Pusako: Empat Pimpinan KPK Terlihat seperti Boneka yang Digerakkan Firli

·Bacaan 2 menit

Liputan6.com, Jakarta Peneliti Pusat Studi Konstitusi (PUSaKO) Universitas Andalas, Feri Amsari menilai, empat wakil ketua KPK hanya menjadi boneka Ketua KPK Firli Bahuri. Sebabnya, empat pimpinan KPK itu tidak terlihat bersikap dalam masalah penonaktifan 75 pegawai KPK yang tidak lolos tes wawasan kebangsaan.

Empat pimpinan KPK itu menurutnya seperti digerakkan dalam kepentingan yang sama terhadap Firli. Feri mengatakan, di antara pimpinan KPK itu seperti tidak ada lagi pengambilan keputusan secara kolektif kolegial.

"Inilah anehnya, empat pimpinan lain tidak memahami kolektif kolegial. Saya melihat pimpinan lain hanya boneka yang digerakkan oleh kepentingan yang sama terhadap Pak Firli," ujar Feri kepada wartawan, Jumat (14/5/2021).

Lebih lanjut, dia menyebut tidak terlihat sikap dan pilihan empat pimpinan KPK lain. Dalam isu penonaktifan 75 pegawai KPK hanya terlihat Firli yang tampil sebagai wajah KPK.

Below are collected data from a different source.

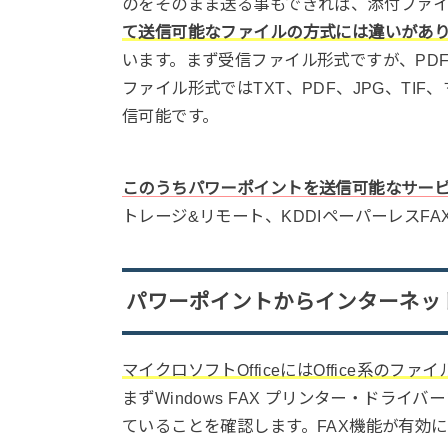
のをそのまま送る事もできれば、添付ファイ
て送信可能なファイルの方式には違いがあ
います。まず受信ファイル形式ですが、PDF
ファイル形式ではTXT、PDF、JPG、T
信可能です。
このうちパワーポイントを送信可能なサー
トレージ&リモート、KDDIペーパーレスFAX
パワーポイントからインターネット
マイクロソフトOfficeにはOffice系の
まずWindows FAX プリンター・ドライ
ていることを確認します。FAX機能が有効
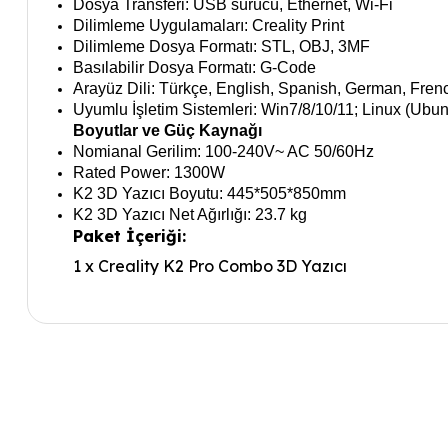
Dosya Transferi: USB sürücü, Ethernet, Wi-Fi
Dilimleme Uygulamaları: Creality Print
Dilimleme Dosya Formatı: STL, OBJ, 3MF
Basılabilir Dosya Formatı: G-Code
Arayüz Dili: Türkçe, English, Spanish, German, Fren
Uyumlu İşletim Sistemleri: Win7/8/10/11; Linux (Ubun
Boyutlar ve Güç Kaynağı
Nomianal Gerilim: 100-240V~ AC 50/60Hz
Rated Power: 1300W
K2 3D Yazıcı Boyutu: 445*505*850mm
K2 3D Yazıcı Net Ağırlığı: 23.7 kg
Paket İçeriği:
1 x Creality K2 Pro Combo 3D Yazıcı
Bu ürünün fiyat bilgisi, resim, ürün açıklamalarında ve diğe
Görüş ve önerileriniz için teşekkür ederiz.
Ürün resmi kalitesiz, bozuk veya görüntülenemiyor.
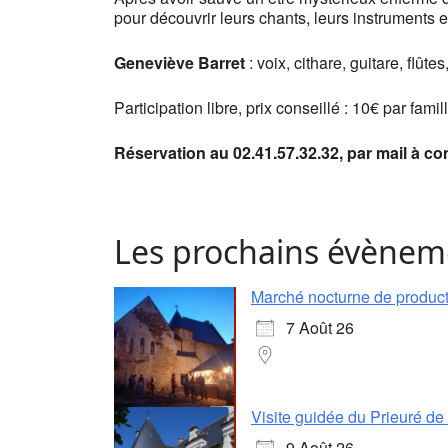
pour découvrir leurs chants, leurs instruments e
Geneviève Barret
: voix, cithare, guitare, flût
Participation libre, prix conseillé : 10€ par famil
Réservation au 02.41.57.32.32, par mail à co
Les prochains évènem
Marché nocturne de producte
7 Août 26
Visite guidée du Prieuré d
9 Août 26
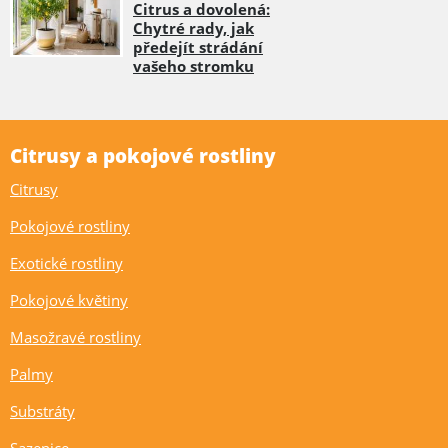
Citrus a dovolená:
Chytré rady, jak
předejít strádání
vašeho stromku
Citrusy a pokojové rostliny
Citrusy
Pokojové rostliny
Exotické rostliny
Pokojové květiny
Masožravé rostliny
Palmy
Substráty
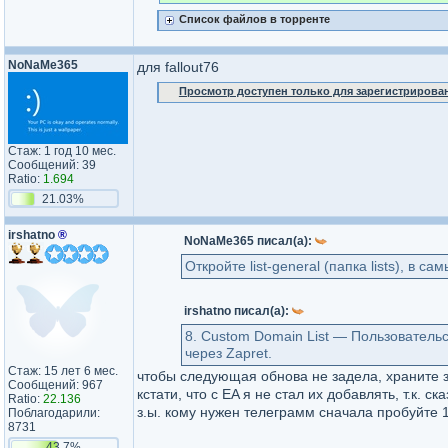
Список файлов в торренте
NoNaMe365
для fallout76
Просмотр доступен только для зарегистрирова
Стаж: 1 год 10 мес.
Сообщений: 39
Ratio:
1.694
21.03%
irshatno
®
NoNaMe365 писал(а):
Откройте list-general (папка lists), в с
irshatno писал(а):
8. Custom Domain List — Пользователь
через Zapret.
Стаж: 15 лет 6 мес.
чтобы следующая обнова не задела, храните 
Сообщений: 967
кстати, что с EA я не стал их добавлять, т.к. ск
Ratio:
22.136
з.ы. кому нужен телеграмм сначала пробуйте 1 
Поблагодарили:
8731
43.7%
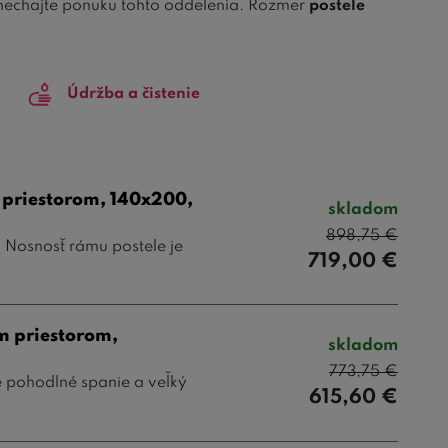
ynechajte ponuku tohto oddelenia. Rozmer
postele
 ktorejkoľvek inej miestnosti bytu alebo domu. Ak
rčite vyberiete v ponuke na
Bezvapostele.sk.
Údržba a čistenie
m priestorom, 140x200,
skladom
898,75
€
 Nosnosť rámu postele je
719,00
€
m priestorom,
skladom
773,75
€
é pohodlné spanie a veľký
615,60
€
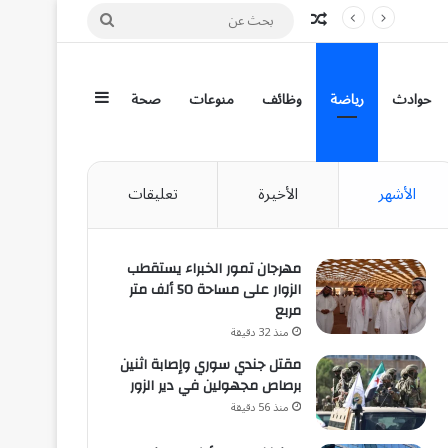
مقال عشوائي
بحث
عن
إضافة عمود جان
حوادث
رياضة
وظائف
منوعات
صحة
الأشهر
الأخيرة
تعليقات
مهرجان تمور الخبراء يستقطب
الزوار على مساحة 50 ألف متر
مربع
منذ 32 دقيقة
مقتل جندي سوري وإصابة اثنين
برصاص مجهولين في دير الزور
منذ 56 دقيقة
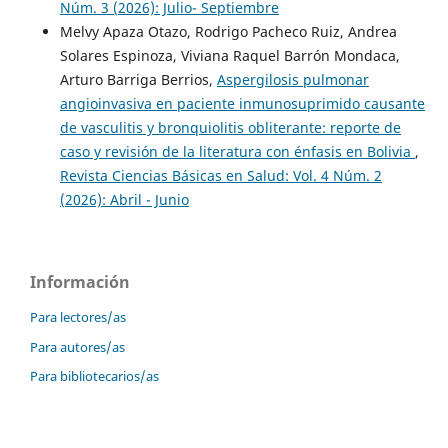
Núm. 3 (2026): Julio- Septiembre
Melvy Apaza Otazo, Rodrigo Pacheco Ruiz, Andrea
Solares Espinoza, Viviana Raquel Barrón Mondaca,
Arturo Barriga Berrios,
Aspergilosis pulmonar
angioinvasiva en paciente inmunosuprimido causante
de vasculitis y bronquiolitis obliterante: reporte de
caso y revisión de la literatura con énfasis en Bolivia
,
Revista Ciencias Básicas en Salud: Vol. 4 Núm. 2
(2026): Abril - Junio
Información
Para lectores/as
Para autores/as
Para bibliotecarios/as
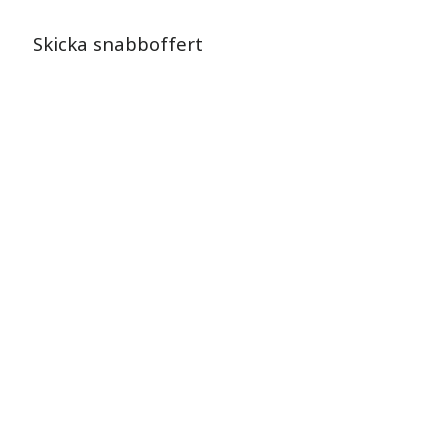
Skicka snabboffert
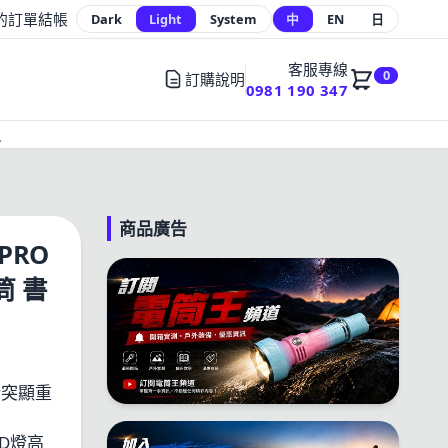
的訂單
結帳
Dark
Light
System
中
EN
日
客服專線
0
訂購說明
0981 190 347
員
商品廣告
PRO
筒 書
晰突顯重
D燈高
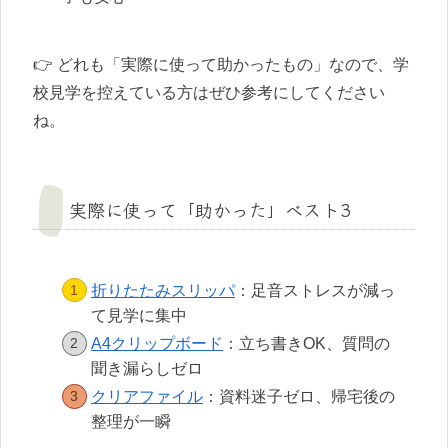
👉 どれも「実際に使って助かったもの」なので、学
校見学を控えている方はぜひ参考にしてください
ね。
実際に使って「助かった」ベスト3
折りたたみスリッパ
：足音ストレスが減っ
て見学に集中
A4クリップボード
：立ち書きOK、質問の
聞き漏らしゼロ
クリアファイル
：資料迷子ゼロ、帰宅後の
整理が一瞬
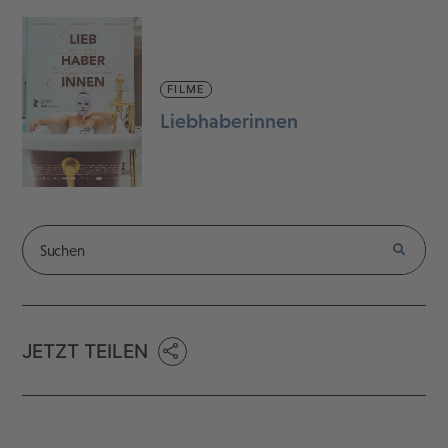
FILME
Liebhaberinnen
JETZT TEILEN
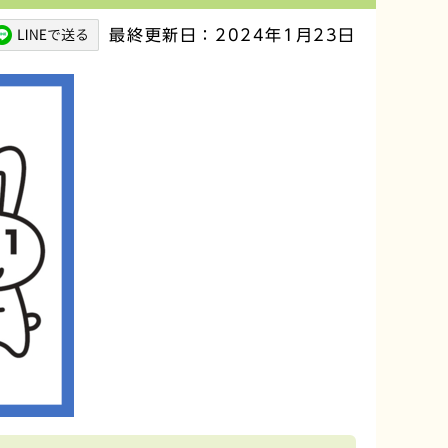
最終更新日：2024年1月23日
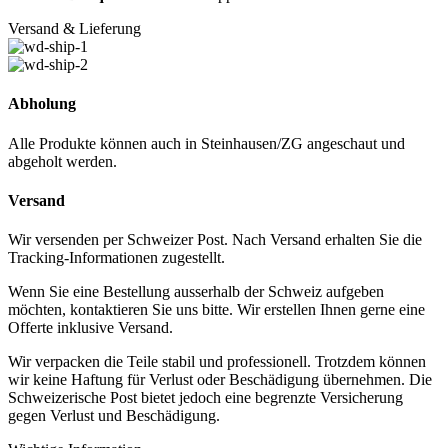
Versand & Lieferung
Abholung
Alle Produkte können auch in Steinhausen/ZG angeschaut und
abgeholt werden.
Versand
Wir versenden per Schweizer Post. Nach Versand erhalten Sie die
Tracking-Informationen zugestellt.
Wenn Sie eine Bestellung ausserhalb der Schweiz aufgeben
möchten, kontaktieren Sie uns bitte. Wir erstellen Ihnen gerne eine
Offerte inklusive Versand.
Wir verpacken die Teile stabil und professionell. Trotzdem können
wir keine Haftung für Verlust oder Beschädigung übernehmen. Die
Schweizerische Post bietet jedoch eine begrenzte Versicherung
gegen Verlust und Beschädigung.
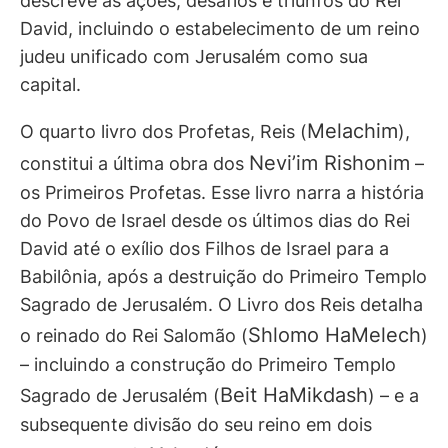
descreve as ações, desafios e triunfos do Rei
David, incluindo o estabelecimento de um reino
judeu unificado com Jerusalém como sua
capital.
Melachim
O quarto livro dos Profetas, Reis (
),
Nevi’im Rishonim
constitui a última obra dos
–
os Primeiros Profetas. Esse livro narra a história
do Povo de Israel desde os últimos dias do Rei
David até o exílio dos Filhos de Israel para a
Babilônia, após a destruição do Primeiro Templo
Sagrado de Jerusalém. O Livro dos Reis detalha
Shlomo HaMelech
o reinado do Rei Salomão (
)
– incluindo a construção do Primeiro Templo
Beit HaMikdash
Sagrado de Jerusalém (
) – e a
subsequente divisão do seu reino em dois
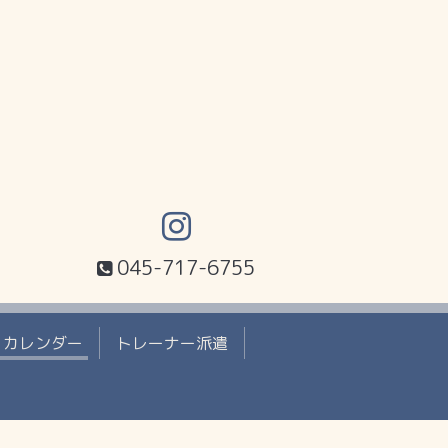
045-717-6755
カレンダー
トレーナー派遣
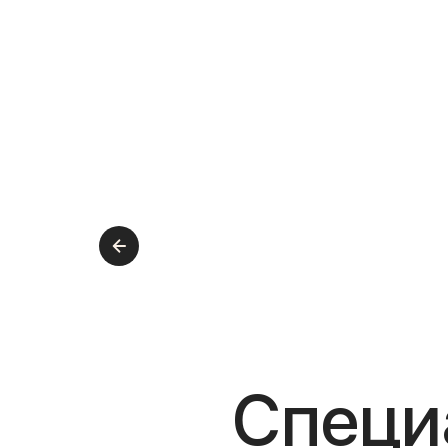
Специ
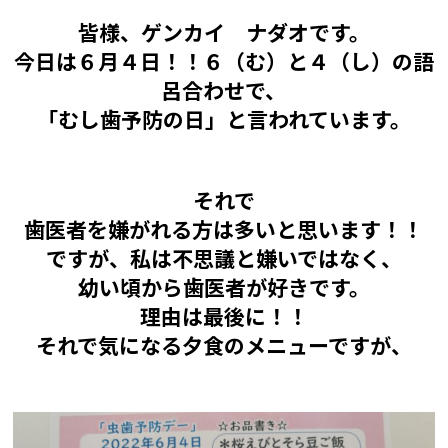
皆様、ゲンカイ ナダオです。
今日は６月４
日！！
６（む）と４（し）の語
呂合わせで、
「むし歯予防の
日
」と言われています。
それで
歯医者を嫌がれる方は多いと思います！！
ですが、私は不思議と嫌いではなく、
幼い頃から歯医者が好きです。
理由は最後に！！
それで気になる夕食のメニューですが、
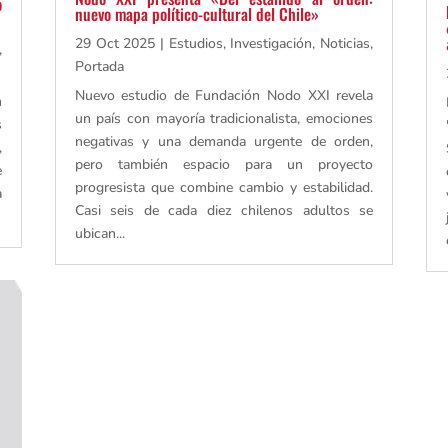
o
nuevo mapa político-cultural del Chile»
29 Oct 2025
|
Estudios
,
Investigación
,
Noticias
,
,
Portada
Nuevo estudio de Fundación Nodo XXI revela
n
un país con mayoría tradicionalista, emociones
s
negativas y una demanda urgente de orden,
,
pero también espacio para un proyecto
e
progresista que combine cambio y estabilidad.
a
Casi seis de cada diez chilenos adultos se
ubican...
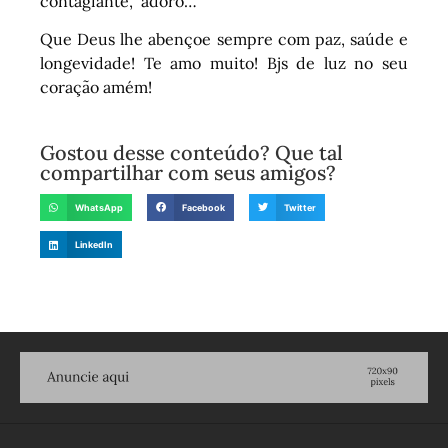
contagiante, adoro…
Que Deus lhe abençoe sempre com paz, saúde e
longevidade! Te amo muito! Bjs de luz no seu
coração amém!
Gostou desse conteúdo? Que tal
compartilhar com seus amigos?
WhatsApp
Facebook
Twitter
LinkedIn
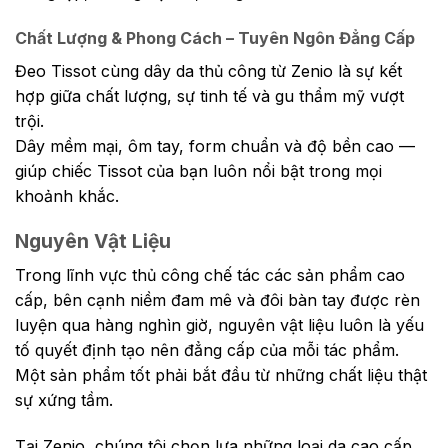
Chất Lượng & Phong Cách – Tuyên Ngôn Đẳng Cấp
Đeo Tissot cùng dây da thủ công từ Zenio là sự kết
hợp giữa chất lượng, sự tinh tế và gu thẩm mỹ vượt
trội.
Dây mềm mại, ôm tay, form chuẩn và độ bền cao —
giúp chiếc Tissot của bạn luôn nổi bật trong mọi
khoảnh khắc.
Nguyên Vật Liệu
Trong lĩnh vực thủ công chế tác các sản phẩm cao
cấp, bên cạnh niềm đam mê và đôi bàn tay được rèn
luyện qua hàng nghìn giờ, nguyên vật liệu luôn là yếu
tố quyết định tạo nên đẳng cấp của mỗi tác phẩm.
Một sản phẩm tốt phải bắt đầu từ những chất liệu thật
sự xứng tầm.
Tại Zenio, chúng tôi chọn lựa những loại da cao cấp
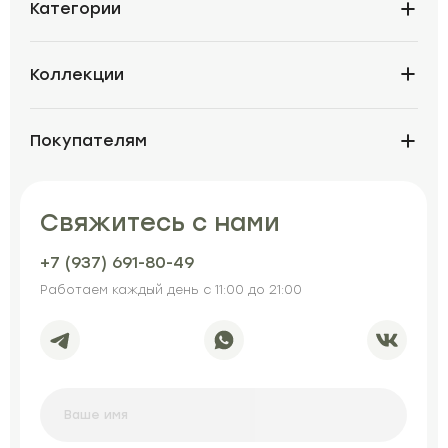
Категории
Коллекции
Покупателям
Свяжитесь с нами
+7 (937) 691-80-49
Работаем каждый день с 11:00 до 21:00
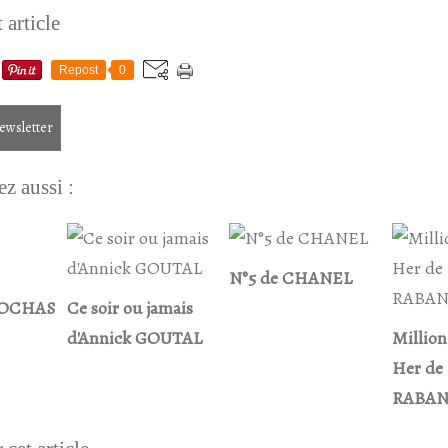
 article
Repost
0
newsletter
z aussi :
N°5 de CHANEL
ROCHAS
Ce soir ou jamais
d'Annick GOUTAL
Million
Her de
RABA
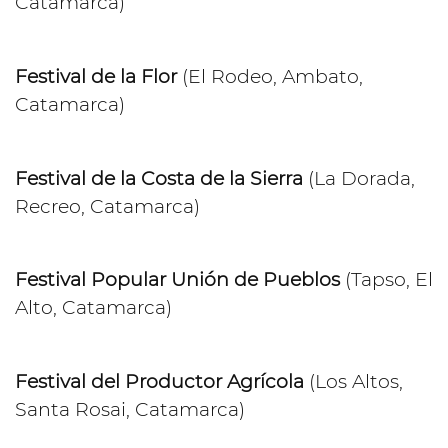
Catamarca)
Festival de la Flor
(El Rodeo, Ambato,
Catamarca)
Festival de la Costa de la Sierra
(La Dorada,
Recreo, Catamarca)
Festival Popular Unión de Pueblos
(Tapso, El
Alto, Catamarca)
Festival del Productor Agrícola
(Los Altos,
Santa Rosai, Catamarca)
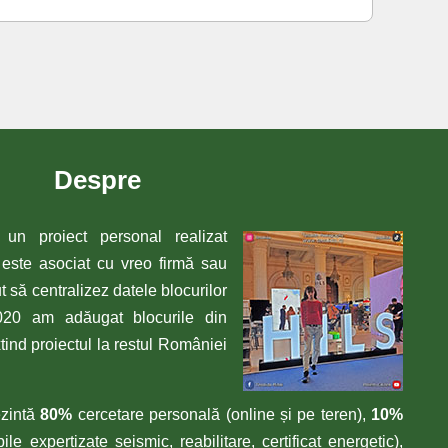
Despre
e un proiect personal realizat
ste asociat cu vreo firmă sau
ut să centralizez datele blocurilor
020 am adăugat blocurile din
tind proiectul la restul României
ezintă
80%
cercetare personală (online și pe teren),
10%
ile expertizate seismic, reabilitare, certificat energetic),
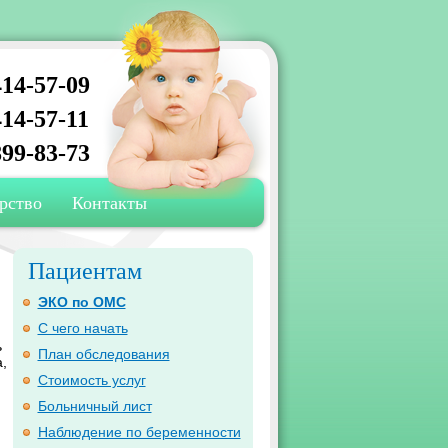
14-57-09
14-57-11
99-83-73
рство
Контакты
Пациентам
ЭКО по ОМС
С чего начать
ь
План обследования
,
Стоимость услуг
Больничный лист
Наблюдение по беременности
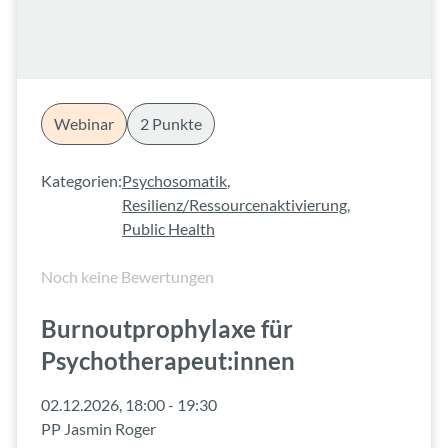
Webinar
2 Punkte
Kategorien:
Psychosomatik
,
Resilienz/Ressourcenaktivierung
,
Public Health
Noch keine Bewertungen
Burnoutprophylaxe für
Psychotherapeut:innen
02.12.2026, 18:00 - 19:30
PP Jasmin Roger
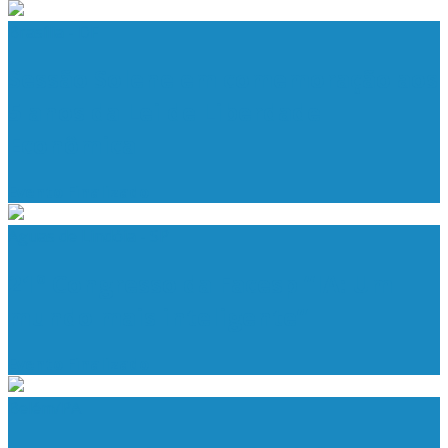
Brasília - DF
Sessão Solene em comemoração aos
5 anos da Lei de Liberdade
Econômica
Evento Finalizado
Aguas de Lindóia - SP
21º Congresso da Facesp “IA: Um
mundo mais inteligente”
Evento Finalizado
Belém/PA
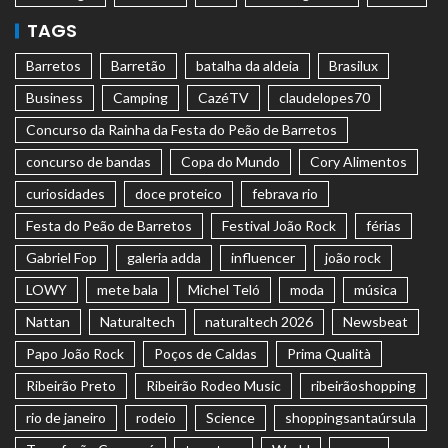
TAGS
Barretos
Barretão
batalha da aldeia
Brasilux
Business
Camping
CazéTV
claudelopes70
Concurso da Rainha da Festa do Peão de Barretos
concurso de bandas
Copa do Mundo
Cory Alimentos
curiosidades
doce proteico
febrava rio
Festa do Peão de Barretos
Festival João Rock
férias
Gabriel Fop
galeria adda
influencer
joão rock
LOWY
mete bala
Michel Teló
moda
música
Nattan
Naturaltech
naturaltech 2026
Newsbeat
Papo João Rock
Poços de Caldas
Prima Qualità
Ribeirão Preto
Ribeirão Rodeo Music
ribeirãoshopping
rio de janeiro
rodeio
Science
shoppingsantaúrsula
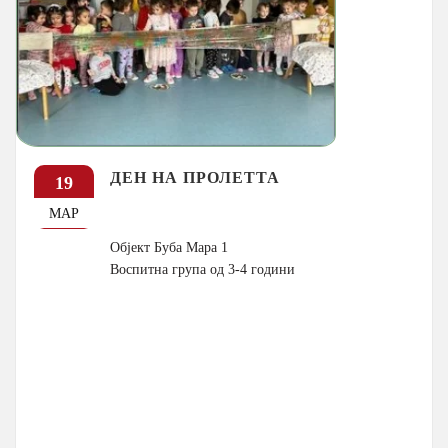
ДЕН НА ПРОЛЕТТА
19
МАР
Објект Буба Мара 1
Воспитна група од 3-4 години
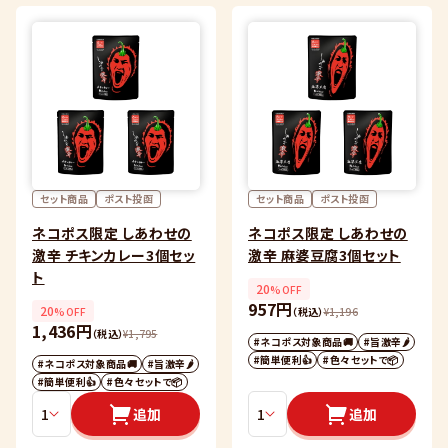
セット商品
ポスト投函
セット商品
ポスト投函
ネコポス限定 しあわせの
ネコポス限定 しあわせの
激辛 チキンカレー3個セッ
激辛 麻婆豆腐3個セット
ト
20
%OFF
957円
20
%OFF
（税込）
¥
1,196
1,436円
（税込）
¥
1,795
#ネコポス対象商品🚚
#旨激辛🌶
#簡単便利👍
#色々セットで📦
#ネコポス対象商品🚚
#旨激辛🌶
#簡単便利👍
#色々セットで📦
追加
追加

Feri mengatakan, empat pimpinan KPK yaitu Alexander Marwata, Lili Pintauli Siregar, Nawawi Pomolango, dan Nurul Ghufron, seperti tidak berguna.

"Tidak bisa dilihat apa pun sikap, dan pilihan. Lebih banyak dari mereka sebagai orang tidak berguna saja di KPK," jelasnya.

Feri juga menyindir diamnya para Dewan Pengawas KPK. Ia menduga Dewan Pengawas KPK justru terlibat dalam permainan tes wawasan kebangsaan pegawai KPK.

"Bagi saya Dewas KPK dari dulu sudah dicurigai merupakan bagian dari permainan ini," ujar Feri.

"Itu sebabnya tidak banyak di antara Dewas yang bersikap tegas bahkan seolah-olah tidak mau tahu," imbuhnya.

Sementara itu, Indonesia Corruption Watch (ICW) mendesak Dewan Pengawas untuk mengusut pelanggaran etik yang terjadi terkait polemik tes wawasan kebangsaan (TWK) pegawai KPK. Mereka meminta agar pimpinan lembaga antirasuah itu diperiksa.

"ICW mendesak agar Dewan Pengawas KPK mengambil inisiatif untuk melakukan pemeriksaan terhadap para pimpinan KPK, termasuk Firli Bahuri, atas berbagai dugaan pelanggaran etik," ujar peneliti ICW, Egi Primayogha, lewat keterangannya, Kamis (13/5).

ICW menilai KPK tengah di ambang kehancuran dan pembusukan. Dewan Pengawas harus mengambil tindakan tegas dan serius.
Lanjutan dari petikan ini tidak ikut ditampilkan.